--- WHAT IS EXPECTED ---
Will you extract the entries word for word? Images should not appear in the copy.

Saved data entries:

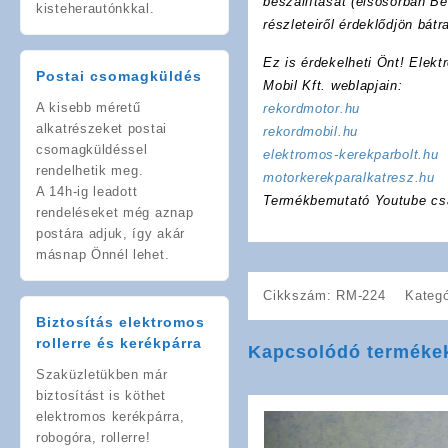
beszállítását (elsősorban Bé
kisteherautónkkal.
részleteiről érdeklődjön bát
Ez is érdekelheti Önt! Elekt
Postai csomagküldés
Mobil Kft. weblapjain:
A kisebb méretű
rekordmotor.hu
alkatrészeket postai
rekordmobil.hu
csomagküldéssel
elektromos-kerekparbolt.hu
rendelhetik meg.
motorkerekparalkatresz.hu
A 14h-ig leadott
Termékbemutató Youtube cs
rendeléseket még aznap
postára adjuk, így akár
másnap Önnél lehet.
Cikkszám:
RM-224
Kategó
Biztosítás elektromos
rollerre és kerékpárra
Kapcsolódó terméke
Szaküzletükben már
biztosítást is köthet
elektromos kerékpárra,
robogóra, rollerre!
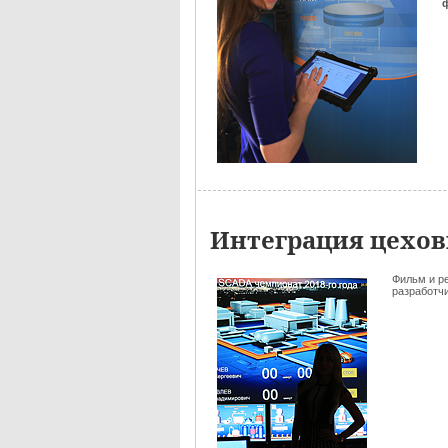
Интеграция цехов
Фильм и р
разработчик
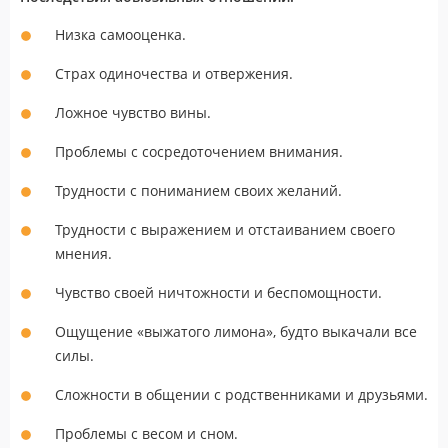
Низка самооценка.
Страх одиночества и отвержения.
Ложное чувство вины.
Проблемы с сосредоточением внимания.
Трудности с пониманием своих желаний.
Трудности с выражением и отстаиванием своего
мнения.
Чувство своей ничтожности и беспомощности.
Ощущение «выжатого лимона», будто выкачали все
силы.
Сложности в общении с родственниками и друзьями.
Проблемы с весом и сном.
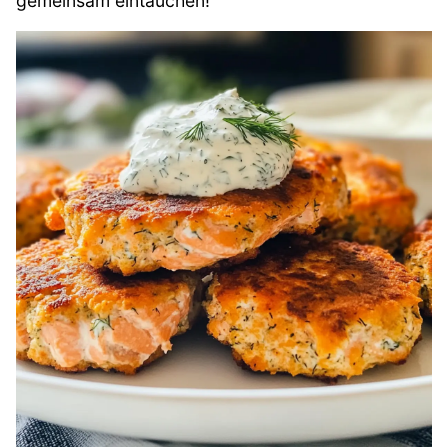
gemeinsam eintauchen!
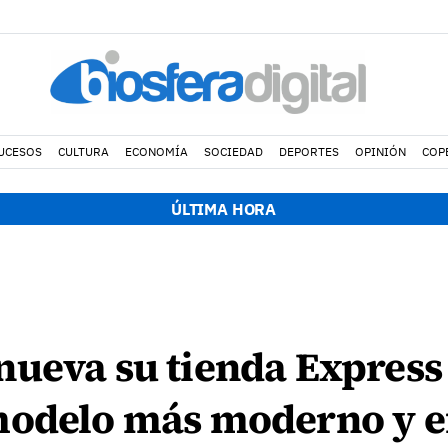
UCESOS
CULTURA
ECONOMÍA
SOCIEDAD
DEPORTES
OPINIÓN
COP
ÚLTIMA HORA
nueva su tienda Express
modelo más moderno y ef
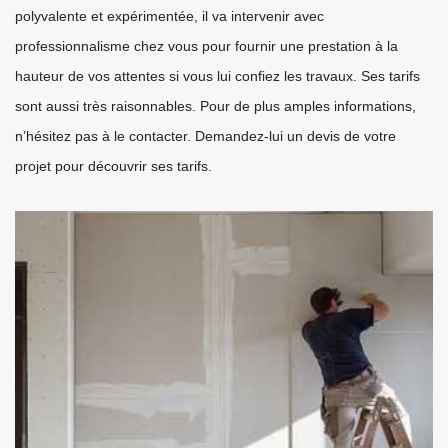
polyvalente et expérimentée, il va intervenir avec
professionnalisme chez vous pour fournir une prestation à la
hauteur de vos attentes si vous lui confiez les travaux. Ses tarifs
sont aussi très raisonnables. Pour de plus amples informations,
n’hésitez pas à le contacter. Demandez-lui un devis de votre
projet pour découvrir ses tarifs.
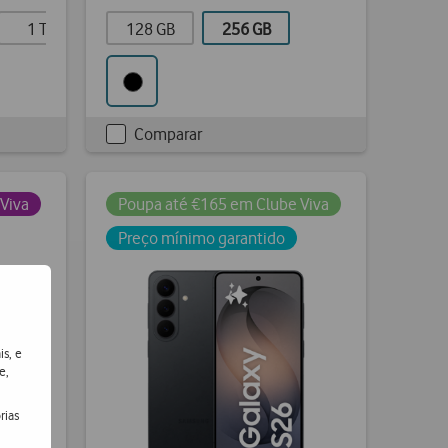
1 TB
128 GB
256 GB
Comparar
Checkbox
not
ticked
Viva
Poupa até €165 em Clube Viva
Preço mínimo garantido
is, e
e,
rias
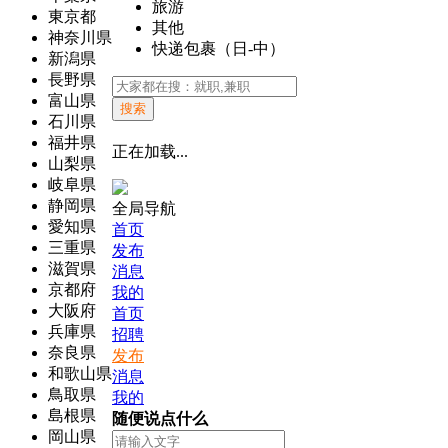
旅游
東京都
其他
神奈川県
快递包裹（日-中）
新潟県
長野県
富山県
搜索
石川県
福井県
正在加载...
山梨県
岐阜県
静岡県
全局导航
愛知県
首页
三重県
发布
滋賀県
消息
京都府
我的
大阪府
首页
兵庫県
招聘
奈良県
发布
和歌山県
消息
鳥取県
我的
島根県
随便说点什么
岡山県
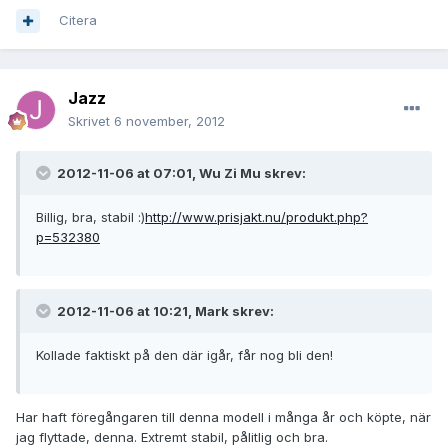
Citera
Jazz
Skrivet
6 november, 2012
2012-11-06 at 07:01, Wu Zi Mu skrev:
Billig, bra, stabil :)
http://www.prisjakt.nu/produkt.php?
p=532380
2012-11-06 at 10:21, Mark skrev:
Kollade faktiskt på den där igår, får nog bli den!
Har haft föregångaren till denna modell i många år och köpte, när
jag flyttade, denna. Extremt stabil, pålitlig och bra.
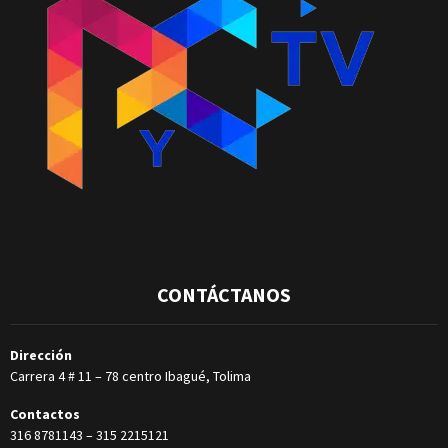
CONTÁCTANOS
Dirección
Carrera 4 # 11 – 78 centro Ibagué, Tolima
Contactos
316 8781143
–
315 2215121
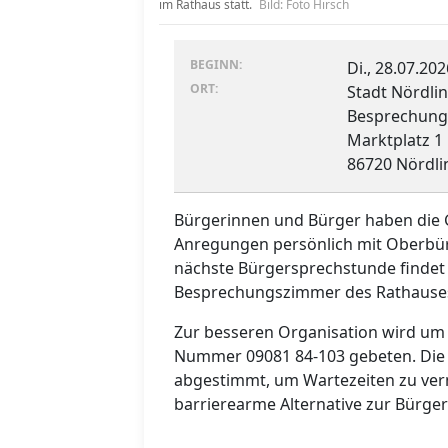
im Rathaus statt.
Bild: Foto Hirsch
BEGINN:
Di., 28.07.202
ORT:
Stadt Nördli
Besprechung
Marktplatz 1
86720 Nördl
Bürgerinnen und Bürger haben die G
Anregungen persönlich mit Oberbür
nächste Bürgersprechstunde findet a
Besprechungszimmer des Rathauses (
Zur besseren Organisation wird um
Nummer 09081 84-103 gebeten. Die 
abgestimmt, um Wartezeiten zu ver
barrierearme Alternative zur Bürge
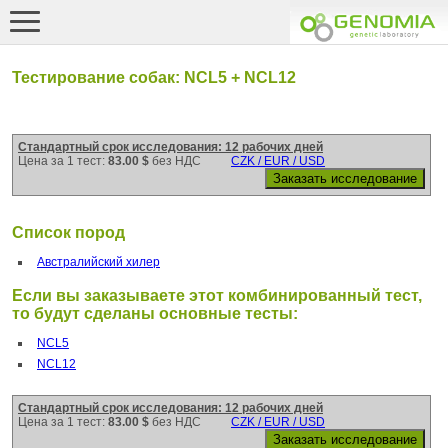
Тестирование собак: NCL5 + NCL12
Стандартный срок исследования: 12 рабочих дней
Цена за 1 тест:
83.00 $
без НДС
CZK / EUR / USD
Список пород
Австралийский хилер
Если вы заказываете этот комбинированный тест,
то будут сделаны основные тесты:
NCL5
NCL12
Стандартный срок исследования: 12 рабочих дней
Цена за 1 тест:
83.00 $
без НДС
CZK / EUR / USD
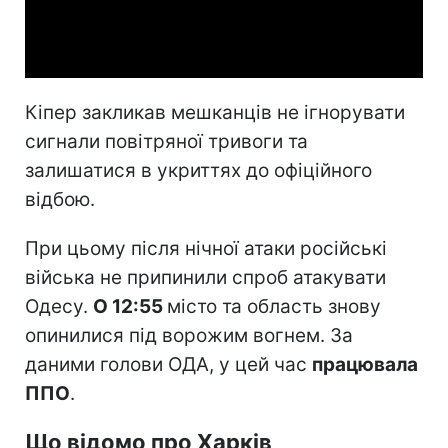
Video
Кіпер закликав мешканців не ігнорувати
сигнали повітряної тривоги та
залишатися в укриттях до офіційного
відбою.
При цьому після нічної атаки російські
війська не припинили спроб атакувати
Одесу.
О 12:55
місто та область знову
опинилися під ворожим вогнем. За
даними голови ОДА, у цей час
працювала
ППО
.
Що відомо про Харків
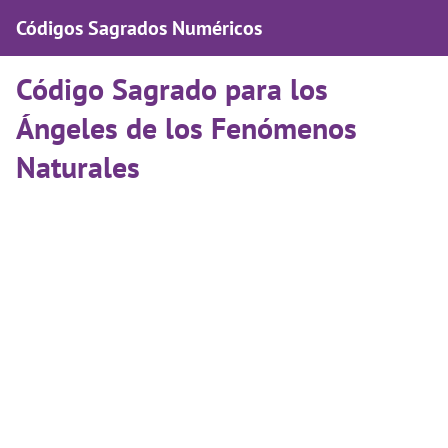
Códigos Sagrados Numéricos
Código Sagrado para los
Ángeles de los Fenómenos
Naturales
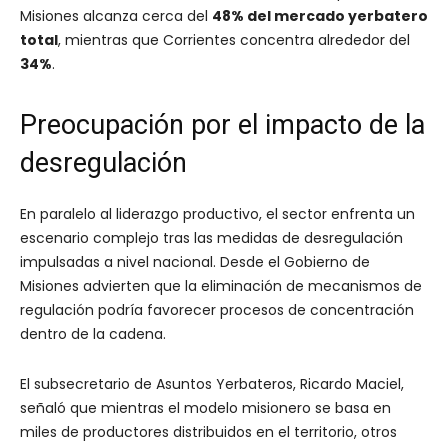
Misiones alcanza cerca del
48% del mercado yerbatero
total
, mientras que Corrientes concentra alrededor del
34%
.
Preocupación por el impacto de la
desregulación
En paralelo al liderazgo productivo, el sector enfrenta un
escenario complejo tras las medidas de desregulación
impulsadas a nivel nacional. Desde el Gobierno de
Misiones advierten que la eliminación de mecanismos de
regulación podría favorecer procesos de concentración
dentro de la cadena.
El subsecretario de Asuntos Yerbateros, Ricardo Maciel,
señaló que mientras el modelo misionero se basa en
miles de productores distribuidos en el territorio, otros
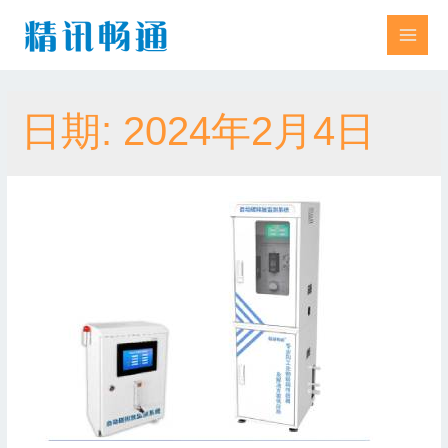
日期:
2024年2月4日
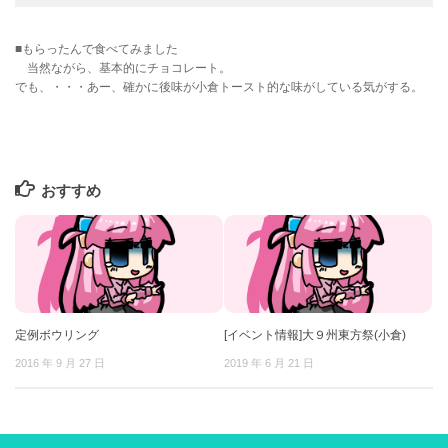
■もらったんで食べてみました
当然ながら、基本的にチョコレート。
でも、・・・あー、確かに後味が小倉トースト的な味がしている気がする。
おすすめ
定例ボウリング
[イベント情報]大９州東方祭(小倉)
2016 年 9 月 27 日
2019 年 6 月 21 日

--- EXERCISE OUTPUT ---
beszállítását (elsősorban Bé
kisteherautónkkal.
részleteiről érdeklődjön bát
Ez is érdekelheti Önt! Elekt
Postai csomagküldés
Mobil Kft. weblapjain:
A kisebb méretű
rekordmotor.hu
alkatrészeket postai
rekordmobil.hu
csomagküldéssel
elektromos-kerekparbolt.hu
rendelhetik meg.
motorkerekparalkatresz.hu
A 14h-ig leadott
Termékbemutató Youtube cs
rendeléseket még aznap
postára adjuk, így akár
másnap Önnél lehet.
Cikkszám:
RM-224
Kategó
Biztosítás elektromos
rollerre és kerékpárra
Kapcsolódó terméke
Szaküzletükben már
biztosítást is köthet
elektromos kerékpárra,
robogóra, rollerre!
Интеграция цехов
Фильм и р
разработчик
Низка самооценка.
Страх одиночества и отвержения.
Ложное чувство вины.
Проблемы с сосредоточением внимания.
Трудности с пониманием своих желаний.
Трудности с выражением и отстаиванием своего
мнения.
Чувство своей ничтожности и беспомощности.
Ощущение «выжатого лимона», будто выкачали все
силы.
Сложности в общении с родственниками и друзьями.
Проблемы с весом и сном.
gemeinsam eintauchen!
UCESOS
CULTURA
ECONOMÍA
SOCIEDAD
DEPORTES
OPINIÓN
COP
ÚLTIMA HORA
nueva su tienda Express
modelo más moderno y ef
polyvalente et expérimentée, il va intervenir avec
professionnalisme chez vous pour fournir une prestation à la
hauteur de vos attentes si vous lui confiez les travaux. Ses tarifs
sont aussi très raisonnables. Pour de plus amples informations,
n’hésitez pas à le contacter. Demandez-lui un devis de votre
projet pour découvrir ses tarifs.
1 TB
128 GB
256 GB
Comparar
Checkbox
not
ticked
Viva
Poupa até €165 em Clube Viva
Preço mínimo garantido
is, e
e,
rias
旅游
東京都
其他
神奈川県
快递包裹（日-中）
新潟県
長野県
富山県
搜索
石川県
福井県
正在加载...
山梨県
岐阜県
静岡県
全局导航
愛知県
首页
三重県
发布
滋賀県
消息
京都府
我的
大阪府
首页
兵庫県
招聘
奈良県
发布
和歌山県
消息
鳥取県
我的
島根県
随便说点什么
岡山県
Citera
Jazz
Skrivet
6 november, 2012
2012-11-06 at 07:01, Wu Zi Mu skrev:
Billig, bra, stabil :)
http://www.prisjakt.nu/produkt.php?
p=532380
2012-11-06 at 10:21, Mark skrev:
Kollade faktiskt på den där igår, får nog bli den!
Har haft föregångaren till denna modell i många år och köpte, när
jag flyttade, denna. Extremt stabil, pålitlig och bra.
CONTÁCTANOS
Dirección
Carrera 4 # 11 – 78 centro Ibagué, Tolima
Contactos
316 8781143
–
315 2215121
im Rathaus statt.
Bild: Foto Hirsch
BEGINN:
Di., 28.07.202
ORT:
Stadt Nördli
Besprechung
Marktplatz 1
86720 Nördl
Bürgerinnen und Bürger haben die G
Anregungen persönlich mit Oberbür
nächste Bürgersprechstunde findet a
Besprechungszimmer des Rathauses (
Zur besseren Organisation wird um
Nummer 09081 84-103 gebeten. Die 
abgestimmt, um Wartezeiten zu ver
barrierearme Alternative zur Bürge
Тестирование собак: NCL5 + NCL12
Стандартный срок исследования: 12 рабочих дней
Цена за 1 тест:
83.00 $
без НДС
CZK / EUR / USD
Список пород
Австралийский хилер
Если вы заказываете этот комбинированный тест,
то будут сделаны основные тесты:
NCL5
NCL12
Стандартный срок исследования: 12 рабочих дней
Цена за 1 тест:
83.00 $
без НДС
CZK / EUR / USD
Video
Кіпер закликав мешканців не ігнорувати
сигнали повітряної тривоги та
залишатися в укриттях до офіційного
відбою.
При цьому після нічної атаки російські
війська не припинили спроб атакувати
Одесу.
О 12:55
місто та область знову
опинилися під ворожим вогнем. За
даними голови ОДА, у цей час
працювала
ППО
.
Що відомо про Харків
Códigos Sagrados Numéricos
Código Sagrado para los
Ángeles de los Fenómenos
Naturales
Misiones alcanza cerca del
48% del mercado yerbatero
total
, mientras que Corrientes concentra alrededor del
34%
.
Preocupación por el impacto de la
desregulación
En paralelo al liderazgo productivo, el sector enfrenta un
escenario complejo tras las medidas de desregulación
impulsadas a nivel nacional. Desde el Gobierno de
Misiones advierten que la eliminación de mecanismos de
regulación podría favorecer procesos de concentración
dentro de la cadena.
El subsecretario de Asuntos Yerbateros, Ricardo Maciel,
señaló que mientras el modelo misionero se basa en
miles de productores distribuidos en el territorio, otros
日期:
2024年2月4日
■もらったんで食べてみました
当然ながら、基本的にチョコレート。
でも、・・・あー、確かに後味が小倉トースト的な味がしている気がする。
おすすめ
定例ボウリング
[イベント情報]大９州東方祭(小倉)
2016 年 9 月 27 日
2019 年 6 月 21 日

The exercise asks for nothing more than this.